WORK TO COMPLETE » Scan the data below for the string "Владимировна". Copy every line where it appears.

(Saved entries)

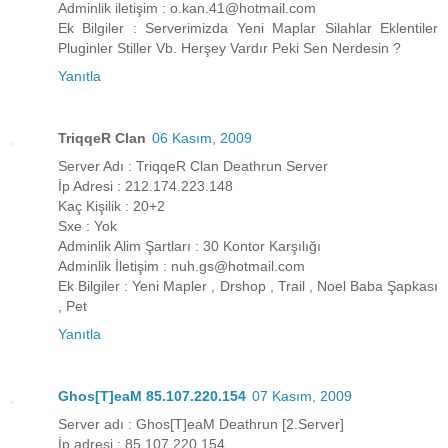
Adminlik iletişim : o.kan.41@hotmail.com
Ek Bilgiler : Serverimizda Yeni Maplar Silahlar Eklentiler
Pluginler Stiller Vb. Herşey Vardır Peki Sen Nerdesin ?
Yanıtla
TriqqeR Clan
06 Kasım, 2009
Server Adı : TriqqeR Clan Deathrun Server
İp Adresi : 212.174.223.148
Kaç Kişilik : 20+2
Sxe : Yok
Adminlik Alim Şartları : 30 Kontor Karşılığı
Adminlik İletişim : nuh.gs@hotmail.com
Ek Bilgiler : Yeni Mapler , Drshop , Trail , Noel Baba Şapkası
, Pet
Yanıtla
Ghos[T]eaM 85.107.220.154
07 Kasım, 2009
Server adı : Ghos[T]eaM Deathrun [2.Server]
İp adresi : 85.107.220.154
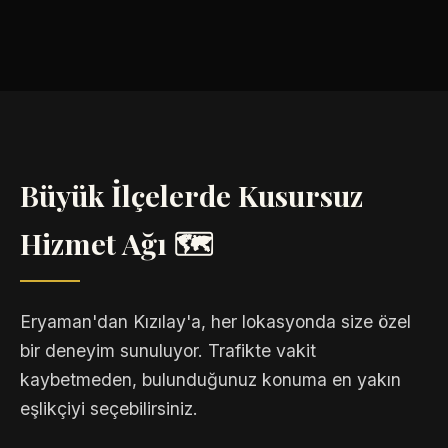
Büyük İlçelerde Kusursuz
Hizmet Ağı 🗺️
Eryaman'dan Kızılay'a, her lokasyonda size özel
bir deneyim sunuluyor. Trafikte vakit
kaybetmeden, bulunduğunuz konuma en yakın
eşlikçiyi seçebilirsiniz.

* * *

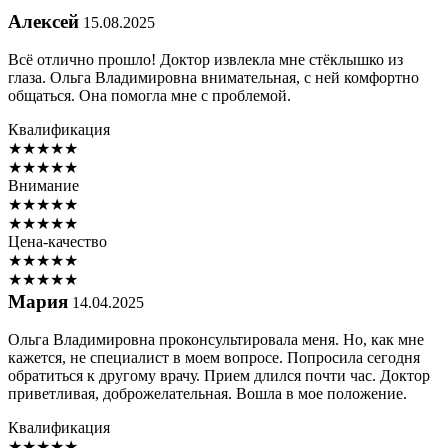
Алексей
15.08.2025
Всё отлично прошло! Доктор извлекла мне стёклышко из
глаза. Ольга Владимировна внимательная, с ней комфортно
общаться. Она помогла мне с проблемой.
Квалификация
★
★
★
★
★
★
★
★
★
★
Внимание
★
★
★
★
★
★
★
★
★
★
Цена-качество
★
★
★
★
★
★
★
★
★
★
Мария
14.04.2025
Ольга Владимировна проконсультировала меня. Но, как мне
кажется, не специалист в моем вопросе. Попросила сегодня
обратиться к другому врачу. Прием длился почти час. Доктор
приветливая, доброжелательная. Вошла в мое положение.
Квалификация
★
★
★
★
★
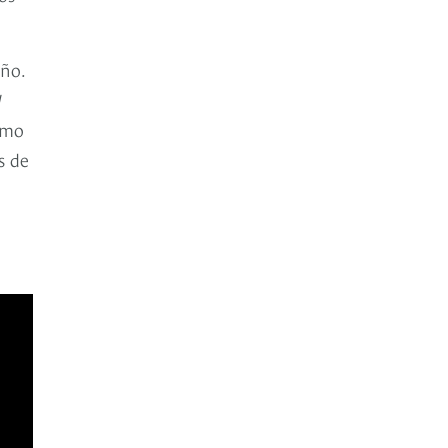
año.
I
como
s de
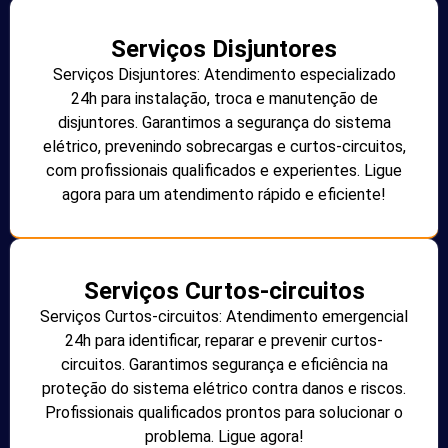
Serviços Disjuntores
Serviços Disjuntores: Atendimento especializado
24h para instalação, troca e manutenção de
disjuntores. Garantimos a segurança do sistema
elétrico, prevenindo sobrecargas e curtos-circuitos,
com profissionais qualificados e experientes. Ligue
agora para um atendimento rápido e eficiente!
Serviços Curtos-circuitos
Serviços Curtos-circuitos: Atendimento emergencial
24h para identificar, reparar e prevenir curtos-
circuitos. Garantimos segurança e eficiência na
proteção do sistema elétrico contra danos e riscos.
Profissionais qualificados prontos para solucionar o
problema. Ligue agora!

THE COMPLETED TASK »
глаза. Ольга Владимировна внимательная, с ней комфортно
Ольга Владимировна проконсультировала меня. Но, как мне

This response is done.